*** Opening of DATA SUPPLIED ***
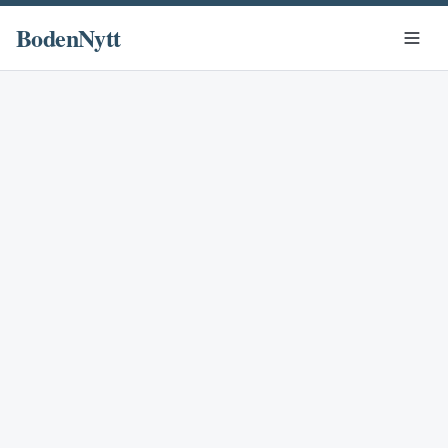
BodenNytt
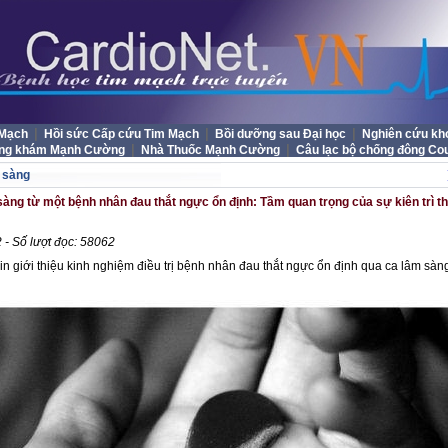
|
|
|
 Mạch
Hồi sức Cấp cứu Tim Mạch
Bồi dưỡng sau Đại học
Nghiên cứu kh
|
|
ng khám Mạnh Cường
Nhà Thuốc Mạnh Cường
Câu lạc bộ chống đông Co
 sàng
àng từ một bệnh nhân đau thắt ngực ổn định: Tầm quan trọng của sự kiên trì t
 - Số lượt đọc: 58062
in giới thiệu kinh nghiệm điều trị bệnh nhân đau thắt ngực ổn định qua ca lâm sà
*** Close of DATA SUPPLIED ***
**WHAT YOU SHOULD DO**
Write out the whole listing above exactly, minus images.

**REPLY TO THE EXERCISE**
BodenNytt
|
|
|
 Mạch
Hồi sức Cấp cứu Tim Mạch
Bồi dưỡng sau Đại học
Nghiên cứu kh
|
|
ng khám Mạnh Cường
Nhà Thuốc Mạnh Cường
Câu lạc bộ chống đông Co
 sàng
àng từ một bệnh nhân đau thắt ngực ổn định: Tầm quan trọng của sự kiên trì t
 - Số lượt đọc: 58062
in giới thiệu kinh nghiệm điều trị bệnh nhân đau thắt ngực ổn định qua ca lâm sà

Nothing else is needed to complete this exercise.